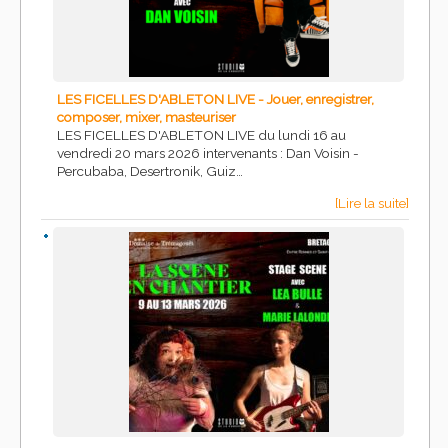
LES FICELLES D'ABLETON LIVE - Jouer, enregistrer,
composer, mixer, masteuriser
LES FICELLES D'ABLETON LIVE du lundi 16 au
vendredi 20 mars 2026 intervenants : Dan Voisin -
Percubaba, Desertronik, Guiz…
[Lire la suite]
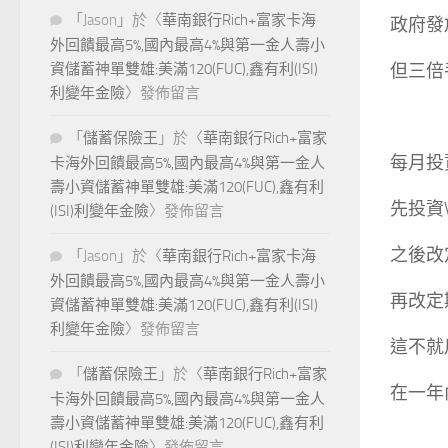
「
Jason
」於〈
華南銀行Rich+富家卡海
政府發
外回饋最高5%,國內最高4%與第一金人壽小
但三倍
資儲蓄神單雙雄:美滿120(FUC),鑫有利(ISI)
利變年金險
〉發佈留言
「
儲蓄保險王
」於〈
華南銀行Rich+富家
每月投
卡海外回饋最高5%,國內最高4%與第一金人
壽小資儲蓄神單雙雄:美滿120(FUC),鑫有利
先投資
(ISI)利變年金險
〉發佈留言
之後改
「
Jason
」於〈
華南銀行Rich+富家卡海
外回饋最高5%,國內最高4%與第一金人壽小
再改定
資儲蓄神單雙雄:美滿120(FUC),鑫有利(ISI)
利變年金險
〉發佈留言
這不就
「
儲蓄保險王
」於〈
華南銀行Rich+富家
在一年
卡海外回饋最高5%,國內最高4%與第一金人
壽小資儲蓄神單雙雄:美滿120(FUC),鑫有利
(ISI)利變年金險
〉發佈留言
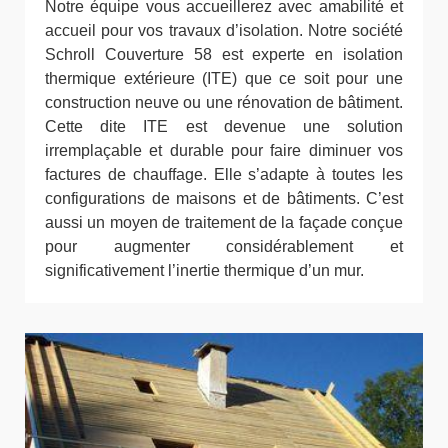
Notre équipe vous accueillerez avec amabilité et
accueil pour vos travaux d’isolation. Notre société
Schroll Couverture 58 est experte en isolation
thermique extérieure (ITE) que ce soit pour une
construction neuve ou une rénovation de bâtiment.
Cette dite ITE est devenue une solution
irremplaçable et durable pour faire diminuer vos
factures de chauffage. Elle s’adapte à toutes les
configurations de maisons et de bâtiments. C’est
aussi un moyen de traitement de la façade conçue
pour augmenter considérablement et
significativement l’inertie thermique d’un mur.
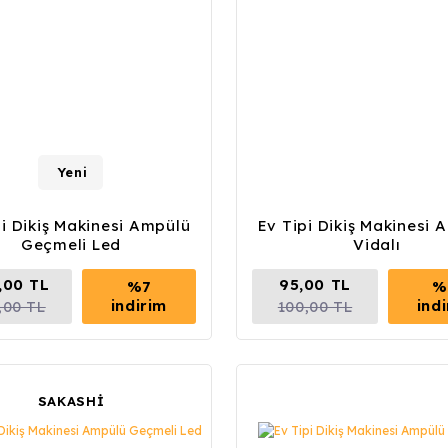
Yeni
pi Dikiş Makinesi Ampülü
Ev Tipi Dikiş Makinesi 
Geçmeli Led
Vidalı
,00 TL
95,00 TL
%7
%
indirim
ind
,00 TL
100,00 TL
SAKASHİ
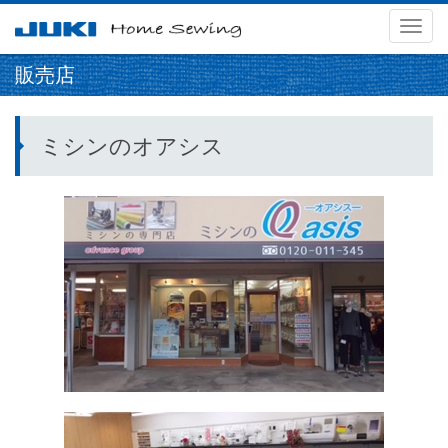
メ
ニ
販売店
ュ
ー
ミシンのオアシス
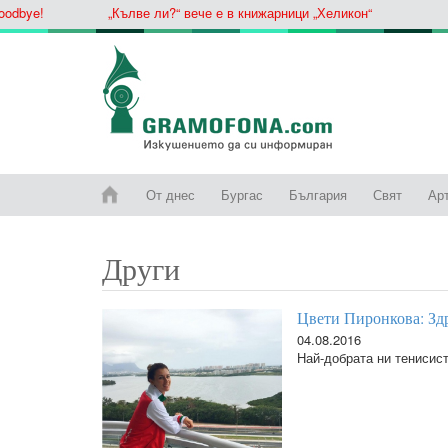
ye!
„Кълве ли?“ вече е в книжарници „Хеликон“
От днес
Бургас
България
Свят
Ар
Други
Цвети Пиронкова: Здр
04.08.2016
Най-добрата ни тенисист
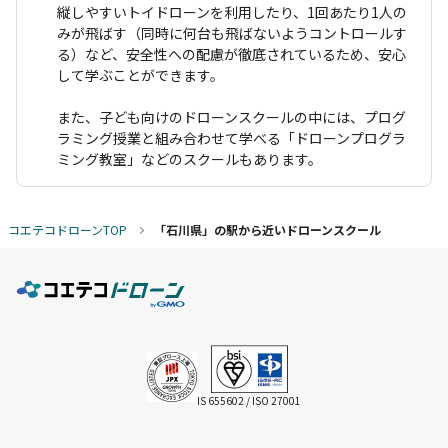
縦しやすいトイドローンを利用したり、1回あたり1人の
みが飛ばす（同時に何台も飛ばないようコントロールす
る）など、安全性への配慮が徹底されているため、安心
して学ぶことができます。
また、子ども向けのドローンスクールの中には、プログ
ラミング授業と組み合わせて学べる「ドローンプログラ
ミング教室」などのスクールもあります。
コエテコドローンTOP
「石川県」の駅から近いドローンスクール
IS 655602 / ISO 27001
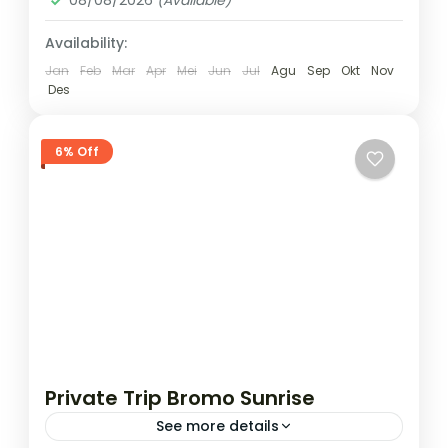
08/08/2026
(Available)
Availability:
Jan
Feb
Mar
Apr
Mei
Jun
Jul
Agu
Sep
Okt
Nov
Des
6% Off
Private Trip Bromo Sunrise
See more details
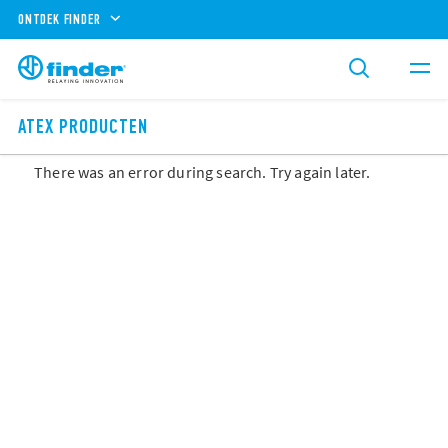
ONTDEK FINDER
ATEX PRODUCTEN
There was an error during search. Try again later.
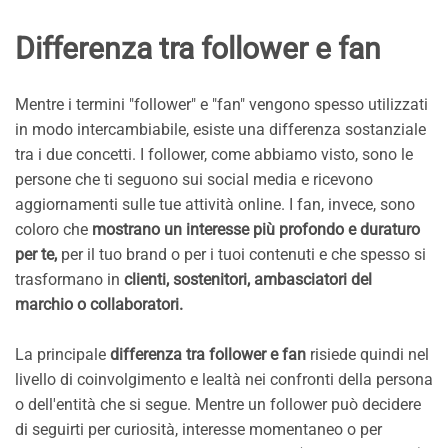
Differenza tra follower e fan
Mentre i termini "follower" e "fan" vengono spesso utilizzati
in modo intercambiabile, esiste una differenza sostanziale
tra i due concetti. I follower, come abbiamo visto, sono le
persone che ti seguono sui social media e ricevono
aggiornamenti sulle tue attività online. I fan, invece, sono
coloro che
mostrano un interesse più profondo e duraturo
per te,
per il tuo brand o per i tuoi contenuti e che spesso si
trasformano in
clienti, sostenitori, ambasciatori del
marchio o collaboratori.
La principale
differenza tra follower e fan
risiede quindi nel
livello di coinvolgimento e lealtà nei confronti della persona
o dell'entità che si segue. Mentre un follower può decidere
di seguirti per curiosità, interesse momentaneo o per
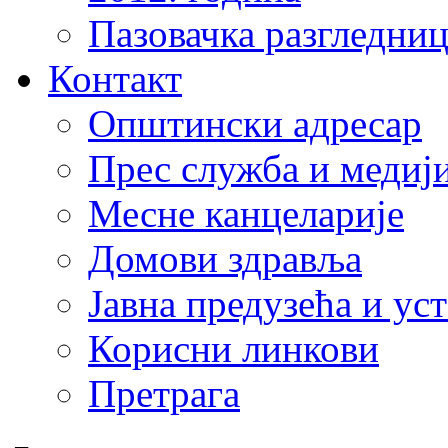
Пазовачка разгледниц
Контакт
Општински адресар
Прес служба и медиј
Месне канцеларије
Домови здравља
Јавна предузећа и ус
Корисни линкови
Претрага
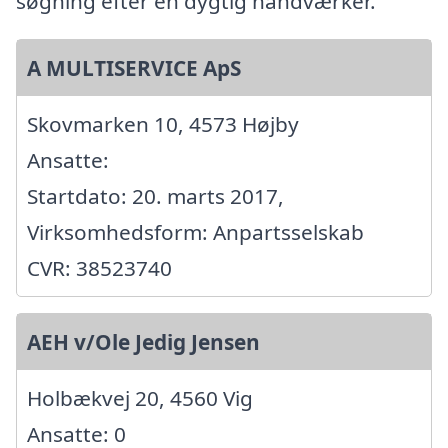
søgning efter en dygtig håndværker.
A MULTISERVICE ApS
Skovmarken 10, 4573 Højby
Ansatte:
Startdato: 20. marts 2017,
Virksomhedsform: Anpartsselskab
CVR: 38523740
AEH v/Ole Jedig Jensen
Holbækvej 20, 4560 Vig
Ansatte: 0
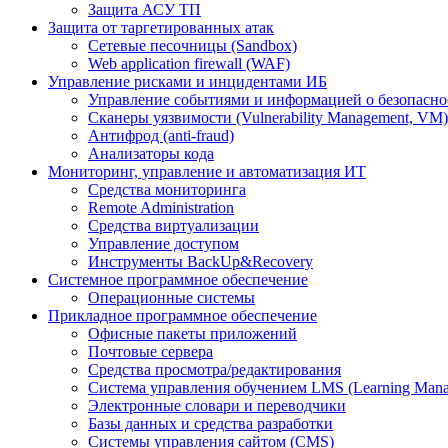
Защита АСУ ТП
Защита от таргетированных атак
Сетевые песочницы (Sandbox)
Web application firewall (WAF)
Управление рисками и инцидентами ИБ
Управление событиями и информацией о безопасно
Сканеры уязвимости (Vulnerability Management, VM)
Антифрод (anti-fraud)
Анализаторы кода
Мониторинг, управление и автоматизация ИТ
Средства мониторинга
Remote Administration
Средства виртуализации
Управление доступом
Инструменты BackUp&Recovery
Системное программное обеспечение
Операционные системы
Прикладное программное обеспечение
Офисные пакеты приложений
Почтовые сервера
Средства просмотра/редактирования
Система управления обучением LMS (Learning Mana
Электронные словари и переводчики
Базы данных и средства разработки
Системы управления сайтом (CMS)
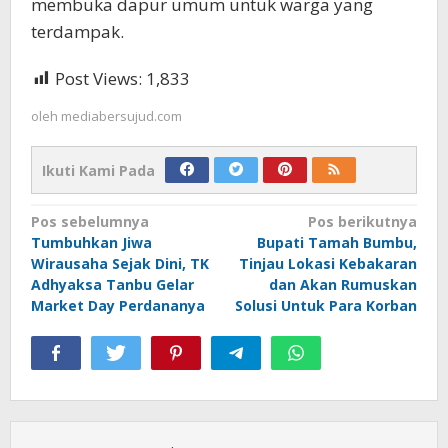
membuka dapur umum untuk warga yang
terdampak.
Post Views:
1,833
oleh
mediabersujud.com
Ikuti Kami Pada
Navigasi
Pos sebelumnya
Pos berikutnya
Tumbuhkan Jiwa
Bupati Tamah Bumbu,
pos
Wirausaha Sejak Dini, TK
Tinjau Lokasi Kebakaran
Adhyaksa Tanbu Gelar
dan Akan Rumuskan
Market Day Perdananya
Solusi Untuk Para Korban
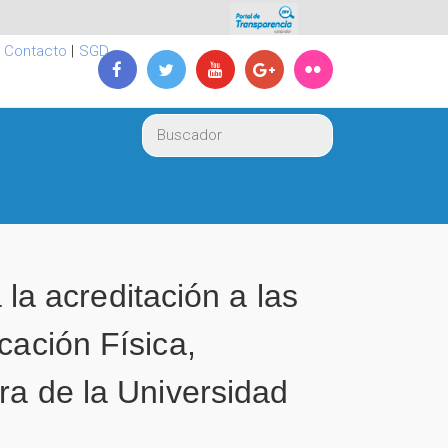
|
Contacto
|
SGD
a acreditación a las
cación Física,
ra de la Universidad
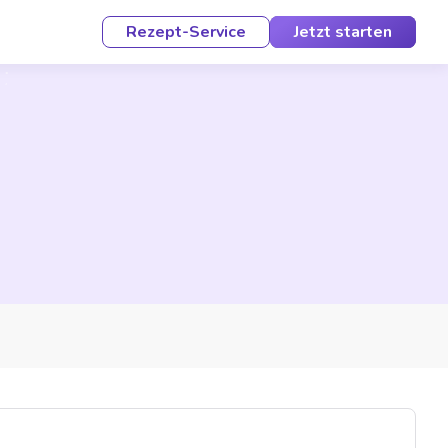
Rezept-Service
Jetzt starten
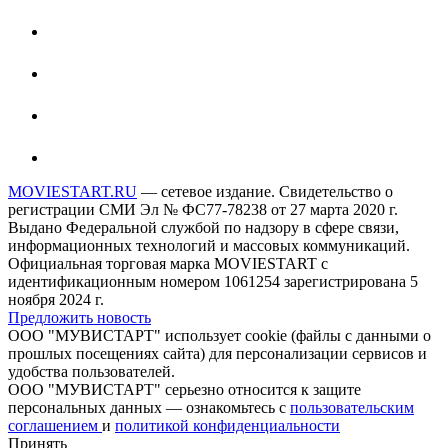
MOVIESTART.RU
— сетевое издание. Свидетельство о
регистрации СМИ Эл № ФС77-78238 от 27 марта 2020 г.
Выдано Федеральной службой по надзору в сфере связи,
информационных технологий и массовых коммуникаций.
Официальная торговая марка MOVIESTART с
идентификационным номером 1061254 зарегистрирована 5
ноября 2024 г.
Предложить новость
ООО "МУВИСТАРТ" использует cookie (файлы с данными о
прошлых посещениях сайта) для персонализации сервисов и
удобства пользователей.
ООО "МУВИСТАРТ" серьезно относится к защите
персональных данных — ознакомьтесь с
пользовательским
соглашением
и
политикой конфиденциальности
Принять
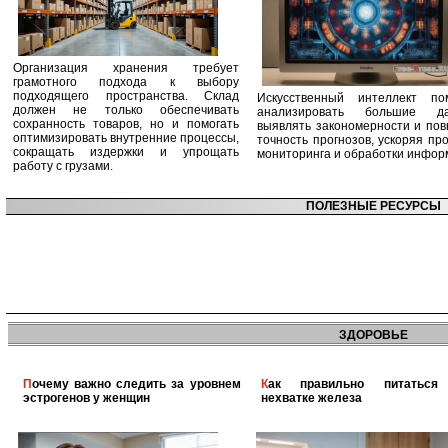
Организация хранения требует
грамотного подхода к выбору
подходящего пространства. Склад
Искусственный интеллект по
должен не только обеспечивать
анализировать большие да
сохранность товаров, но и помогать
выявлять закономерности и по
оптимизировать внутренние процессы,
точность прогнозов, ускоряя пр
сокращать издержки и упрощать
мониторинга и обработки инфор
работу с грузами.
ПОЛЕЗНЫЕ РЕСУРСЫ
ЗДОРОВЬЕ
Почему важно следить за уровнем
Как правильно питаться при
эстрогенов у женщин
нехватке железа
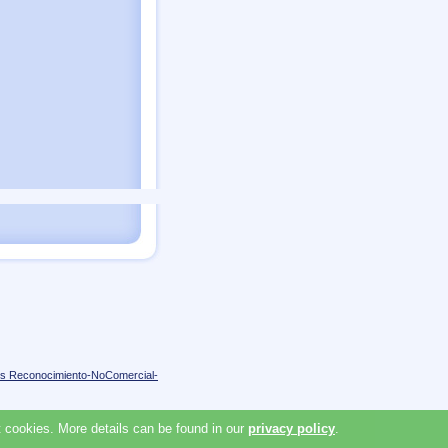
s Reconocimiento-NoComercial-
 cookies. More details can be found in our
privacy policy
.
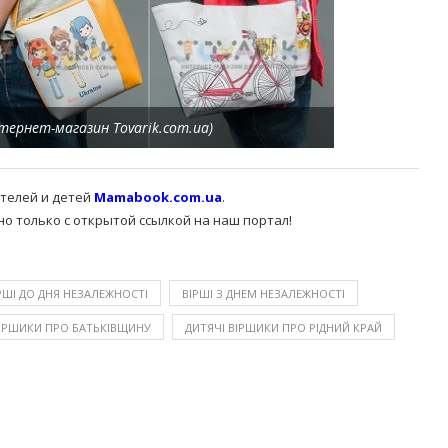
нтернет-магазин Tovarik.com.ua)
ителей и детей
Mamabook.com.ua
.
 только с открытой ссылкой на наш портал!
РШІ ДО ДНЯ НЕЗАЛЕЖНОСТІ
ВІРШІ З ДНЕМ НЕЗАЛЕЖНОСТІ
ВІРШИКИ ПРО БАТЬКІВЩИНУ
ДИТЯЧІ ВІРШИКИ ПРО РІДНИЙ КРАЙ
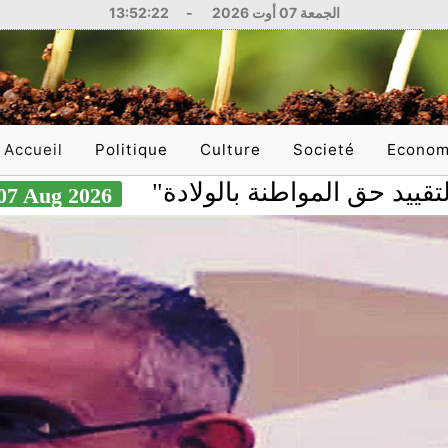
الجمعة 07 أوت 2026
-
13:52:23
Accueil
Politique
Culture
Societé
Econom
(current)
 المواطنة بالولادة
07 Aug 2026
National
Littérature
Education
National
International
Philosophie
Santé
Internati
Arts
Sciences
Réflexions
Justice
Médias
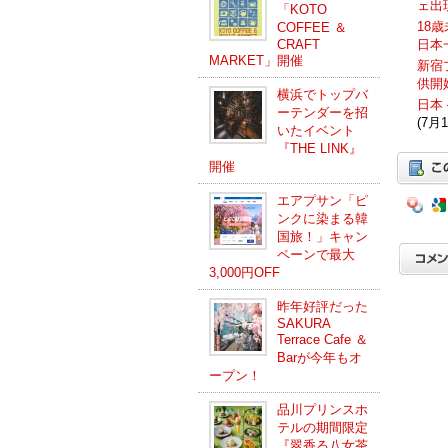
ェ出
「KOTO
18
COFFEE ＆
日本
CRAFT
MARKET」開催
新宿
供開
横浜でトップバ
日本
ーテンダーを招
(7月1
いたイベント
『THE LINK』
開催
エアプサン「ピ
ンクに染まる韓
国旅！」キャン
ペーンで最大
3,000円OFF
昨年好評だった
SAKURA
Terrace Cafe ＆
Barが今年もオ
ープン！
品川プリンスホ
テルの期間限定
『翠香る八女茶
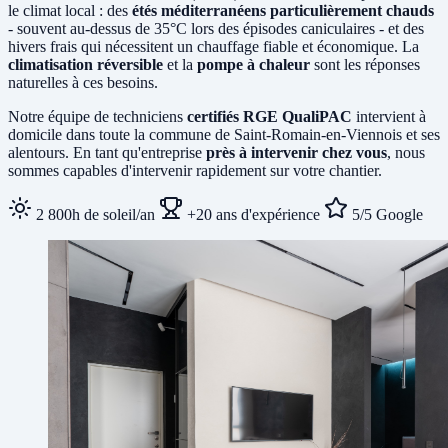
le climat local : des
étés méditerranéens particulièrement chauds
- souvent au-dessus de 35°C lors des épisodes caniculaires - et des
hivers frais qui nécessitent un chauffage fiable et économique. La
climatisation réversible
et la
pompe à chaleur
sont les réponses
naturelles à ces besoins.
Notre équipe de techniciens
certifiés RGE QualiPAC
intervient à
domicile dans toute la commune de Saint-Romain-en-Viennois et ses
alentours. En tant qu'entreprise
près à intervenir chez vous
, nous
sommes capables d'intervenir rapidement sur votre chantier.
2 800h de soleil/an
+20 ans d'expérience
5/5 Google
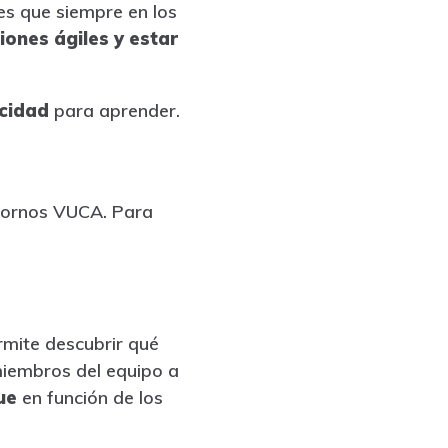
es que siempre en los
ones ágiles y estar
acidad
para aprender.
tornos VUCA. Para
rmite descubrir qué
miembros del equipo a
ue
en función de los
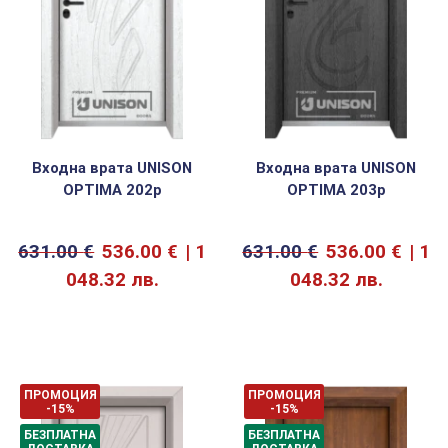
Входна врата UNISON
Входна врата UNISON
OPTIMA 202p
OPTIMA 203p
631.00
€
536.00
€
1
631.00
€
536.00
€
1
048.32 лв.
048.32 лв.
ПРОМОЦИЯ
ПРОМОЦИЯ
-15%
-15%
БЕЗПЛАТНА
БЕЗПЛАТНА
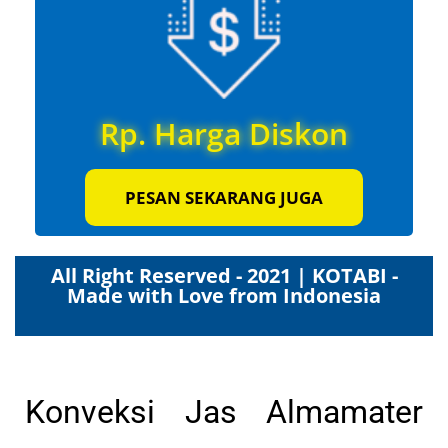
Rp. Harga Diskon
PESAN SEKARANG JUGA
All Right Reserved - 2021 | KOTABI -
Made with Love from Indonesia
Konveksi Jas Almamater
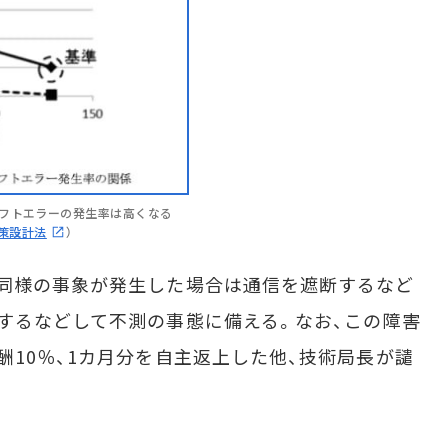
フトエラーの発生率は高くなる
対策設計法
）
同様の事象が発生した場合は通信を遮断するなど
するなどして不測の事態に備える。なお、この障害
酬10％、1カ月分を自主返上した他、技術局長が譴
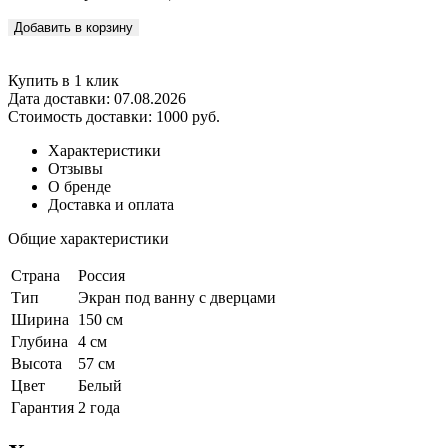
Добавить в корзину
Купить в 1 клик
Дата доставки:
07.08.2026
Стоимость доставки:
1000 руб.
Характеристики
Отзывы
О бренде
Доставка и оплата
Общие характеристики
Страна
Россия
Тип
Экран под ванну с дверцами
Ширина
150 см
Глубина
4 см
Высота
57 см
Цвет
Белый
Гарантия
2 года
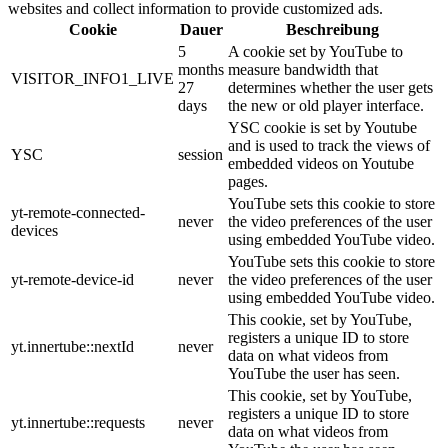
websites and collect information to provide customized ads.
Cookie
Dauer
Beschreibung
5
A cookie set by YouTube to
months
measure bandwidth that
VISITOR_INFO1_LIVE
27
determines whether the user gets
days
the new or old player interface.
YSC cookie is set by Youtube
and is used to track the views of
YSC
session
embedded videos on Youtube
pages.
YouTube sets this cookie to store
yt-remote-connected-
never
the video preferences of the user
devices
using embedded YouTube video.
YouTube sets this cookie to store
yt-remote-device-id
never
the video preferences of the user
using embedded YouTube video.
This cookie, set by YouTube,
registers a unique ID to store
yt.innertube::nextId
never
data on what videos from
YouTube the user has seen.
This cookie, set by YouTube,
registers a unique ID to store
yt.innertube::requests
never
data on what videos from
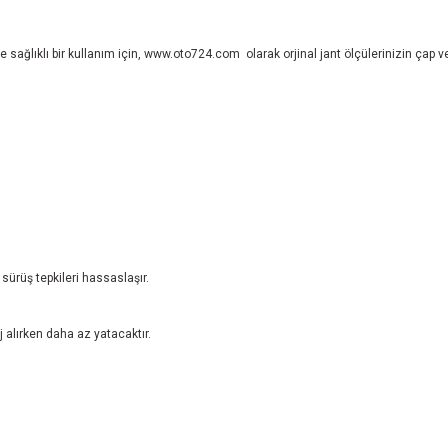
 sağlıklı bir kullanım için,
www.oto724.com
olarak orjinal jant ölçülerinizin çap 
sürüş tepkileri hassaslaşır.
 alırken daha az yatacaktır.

__________________________________________________

■ Required work: Exactly as they appear, transcribe the lines from the top of the material above through the line with "Cette dite ITE est devenue une solution". Omit any picture.

■ Exercise solution:
LES FICELLES D'ABLETON LIVE - Jouer, enregistrer,
composer, mixer, masteuriser
LES FICELLES D'ABLETON LIVE du lundi 16 au
vendredi 20 mars 2026 intervenants : Dan Voisin -
Percubaba, Desertronik, Guiz…
[Lire la suite]
「
Jason
」於〈
華南銀行Rich+富家卡海
政府發
外回饋最高5%,國內最高4%與第一金人壽小
但三倍
資儲蓄神單雙雄:美滿120(FUC),鑫有利(ISI)
利變年金險
〉發佈留言
「
儲蓄保險王
」於〈
華南銀行Rich+富家
每月投
卡海外回饋最高5%,國內最高4%與第一金人
壽小資儲蓄神單雙雄:美滿120(FUC),鑫有利
先投資
(ISI)利變年金險
〉發佈留言
之後改
「
Jason
」於〈
華南銀行Rich+富家卡海
外回饋最高5%,國內最高4%與第一金人壽小
再改定
資儲蓄神單雙雄:美滿120(FUC),鑫有利(ISI)
利變年金險
〉發佈留言
這不就
「
儲蓄保險王
」於〈
華南銀行Rich+富家
在一年
卡海外回饋最高5%,國內最高4%與第一金人
壽小資儲蓄神單雙雄:美滿120(FUC),鑫有利
(ISI)利變年金險
〉發佈留言
Notre équipe vous accueillerez avec amabilité et
accueil pour vos travaux d’isolation. Notre société
Schroll Couverture 58 est experte en isolation
thermique extérieure (ITE) que ce soit pour une
construction neuve ou une rénovation de bâtiment.
Cette dite ITE est devenue une solution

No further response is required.